Is this the next Twitter
Software Development student Omid Najari Moghadam is talking, and he thinks people will want to listen.
His new social media site, called Voisak, is just like Twitter except you don’t to have to type your messages. Just talk. Voisak will then upload a spoken message from your phone — up to 30 seconds — and share it with the world.
“I’m so excited about this,” Omid says. “I’m getting a lot of good feedback, which is encouraging.”
Voisak officially launched in late January and already has more than 1,000 engaged users. Omid came up with the idea last year and spent three months developing the website and accompanying app, which is available and can be downloaded from Apple’s App Store for free.
Omid learned how to get applications developed in Seneca’s Foundations of Apple Development course.

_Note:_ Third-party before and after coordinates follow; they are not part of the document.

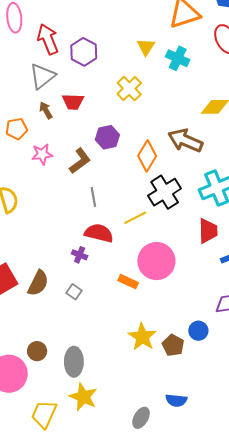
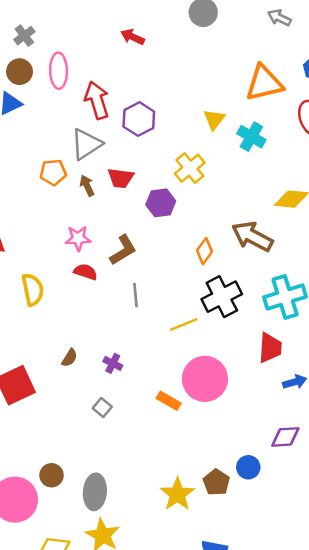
orange pentagon: (17, 129) -> (53, 172), moved
purple hexagon: (107, 137) -> (161, 203), moved
orange diamond: (147, 156) -> (205, 251), size x0.7
red semicircle: (99, 233) -> (86, 272), moved, size x0.7
brown semicircle: (38, 283) -> (70, 358), moved, size x0.6
yellow star: (142, 337) -> (177, 494), moved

The 14-week course — developed by Professor Peter McIntyre — teaches students how to write programs for the iPhone and iPod Touch using Apple’s programming language, called Objective – C. By the end of the course, students gain the skills and knowledge to develop their own apps.
No surprise, Omid had the honour of being the first student from Peter’s class to have an app sold on Apple’s App Store. His mind puzzle game — Squaree — was released shortly after he finished the course. Since then, he has created six other apps for the iPhone and iPad.

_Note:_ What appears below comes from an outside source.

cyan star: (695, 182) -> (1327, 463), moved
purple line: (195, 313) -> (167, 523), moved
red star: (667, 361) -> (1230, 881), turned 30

“I didn’t really make that much money from Squaree,” Omid says. “But it was a great experience for me and I learned a lot.”
Omid has one semester left before he graduates from Seneca. He is currently working as a developer for a company on a part-time basis, where he is creating a variety of engineering apps.
All of his spare time, however, is spent improving Voisak and talking it up every chance he gets.
Seneca’s Software Development program is a four-year degree that focuses on creating knowledgeable software developers who are proficient in the technical details of computer technology, and have the soft skills to integrate information technology into the business environment. Graduates go on to careers such as business systems analysts, business technology designers, client/server application developers, database application specialists, Internet designers and developers, information security analysts, project managers, software engineers, and system software programmers.